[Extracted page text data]
+---+

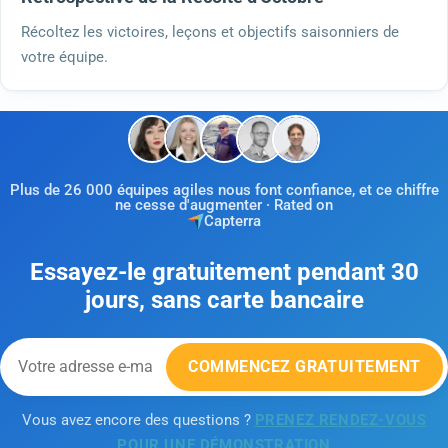
Récoltez les victoires, leçons et objectifs saisonniers de
votre équipe.
Plus de 26 000 équipes agiles nous font confiance, et ce chiffre
ne cesse d'augmenter · Rated on
Capterra
Essayez-le gratuitement pendant 30
jours, sans carte bancaire
COMMENCEZ GRATUITEMENT
Vous avez encore des questions ?
PRENEZ RENDEZ-VOUS
POUR UNE DÉMONSTRATION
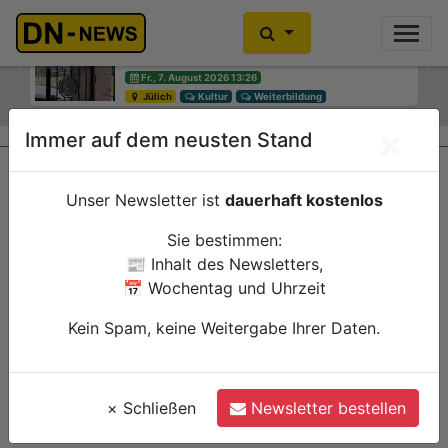
Diskussionen um Villa Buth:
Einbrecher im Kleiderschrank
Erinnerungsort oder Abriss?
gefunden
Previous
Ne
Fr., 7. August 2026 13:26
Fr., 7. August 2026 10:30
Jülich
Düren
Kultur
Polizei
Weiterbildung
×
Immer auf dem neusten Stand
Unser Newsletter ist
dauerhaft kostenlos
Sie bestimmen:
📰 Inhalt des Newsletters,
📅 Wochentag und Uhrzeit
Kein Spam, keine Weitergabe Ihrer Daten.
×
Schließen
Newsletter bestellen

+---+

Required work:
Out of the records above, pull the lines that include the word "August".

Solution:
Fr., 7. August 2026 13:26
Fr., 7. August 2026 10:30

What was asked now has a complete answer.